All this talk about selling Lloyds and RBS at a profit is a joke.
The Banks should be r-mutualised, starting with Nortern Rock, and put on a sounder footing.
That's right matthew that 'joke' should know: he's responsible for turning private debt into public debt. Let's not get fooled again.. The state now hold 'all' the liabilities so why not take 'all' the assets? It's not about recapitalization. It should be about nationalisation! The banks should work for industry not vice-versa!!
Luddite, do you remember that joke?
That one about what Gordon Brown did to curb Banker's Bonuses?
Is it coming back to you?
Great artical we need to step away from this downward spiral for the majority.A totally new way of doing things is needed.The majority has nothing to loose.The corptocratic elite are sucking the world dry !
Absolutely spot on historically sharp analysis and manifesto here from Ann Pettifor.
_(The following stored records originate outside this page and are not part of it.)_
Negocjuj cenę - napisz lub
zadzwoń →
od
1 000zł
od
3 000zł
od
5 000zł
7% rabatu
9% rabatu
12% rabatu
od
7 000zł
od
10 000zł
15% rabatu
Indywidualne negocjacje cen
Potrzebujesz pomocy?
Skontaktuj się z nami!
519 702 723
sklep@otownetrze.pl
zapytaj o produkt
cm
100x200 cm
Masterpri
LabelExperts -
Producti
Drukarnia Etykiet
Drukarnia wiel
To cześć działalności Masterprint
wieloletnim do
The chances however of our government, steeped up to its armpits in private elite interests, of taking the blindest bit of notice of your ethical common sense are minimal unfortunately.
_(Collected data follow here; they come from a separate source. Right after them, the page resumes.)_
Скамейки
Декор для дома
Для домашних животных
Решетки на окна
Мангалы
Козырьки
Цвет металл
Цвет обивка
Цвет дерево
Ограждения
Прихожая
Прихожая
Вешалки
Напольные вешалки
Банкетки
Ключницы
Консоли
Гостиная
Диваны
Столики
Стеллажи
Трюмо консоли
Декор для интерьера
Absolute nonsense. Eurozone taxpayers absolutely need a bail out. Without a bail out, Italy will not be able to borrow and will be bankrupt, affecting Italian citizens and trading partners. Without a bail out, global markets will continue to decline - the same global markets that make up Joe Public's pension fund. Sorry, correction, Joe Private Sector Public because public sector pensions aren't dependent on the performance of the markets. They're guaranteed. And remind me again how that guarantee is funded? Italy has a retirement age of less than 65 (with life expentancy of 81) and a generous state pension - is this a policy bankers forced on the country? Perhaps governments shoud be accountable for years of fiscal irresponsibility and unfunded policies. It is grossly oversimplifying the issues to just "blame it on the bankers".
Perhaps the real cause of this recent bust is the lack of financial regulation following the Big Bang?
Well said Ann Pettifor
& one of the few articles where everyone seems to agree
you get my vote!
The it's/its typo in the final paragraph aside, this is a compelling argument and one which was made during the last mess up. Why are we being held at the mercy of the banks who we own under some ridiculous threat that they might lose confidence in our countries. What would happen if our government said "We don't give a damn about your confidence in us compared to the confidence of our sick, disabled, elderly or young. We refuse to pay these illusory debts to you until you've repaid the public in full for the rescue packages of the past and in the meantime you can watch as we instead fund a meaningful benefits system, health service and education system and we're allowing people to hold personal accounts with the Bank of England through the post office to free them from the ridiculous vicissitudes of your reckless bullying tactics."
It's a crying shame that the governments of so many countries care more for the confidence of banks than of the people for whom they, as public servants, supposedly work.
matthew fox: you are quite right, it was a fucking joke..
No Luddite, as usual, the joke is on you.
The trail leads back to Margaret Thatcher and the City's Big Bang. At the time many foreign banks set up offshoots of their own home banks in a deliberate ploy to avoid the restrictions imposed by their own governments. It's called globalization.
Banking, financial and criminal law are a lot less strict in London: the ideal germination environment for turbo-capitalism.
Hence the uncontrolled immigration of German and American banking.
Ever seen a banker do the 'perp' walk in the UK? In our dreams.
Non-Dom
we need to start thinking about what sort of stuff we can sell globally that other nations will buy, previous gov't and nu lab in particular thought a property and financial boom were the answers - this was fine as long as it brought in bouyant tax revenues but this would never last - even though gordon promised to solve boom and bust.
what we must think about is what sort of things we will sell in the future and which sectors will the UK economy be competitive in gloablly - we can't sell gov't jobs abroad - we have to sell goods and services but ask yourself what?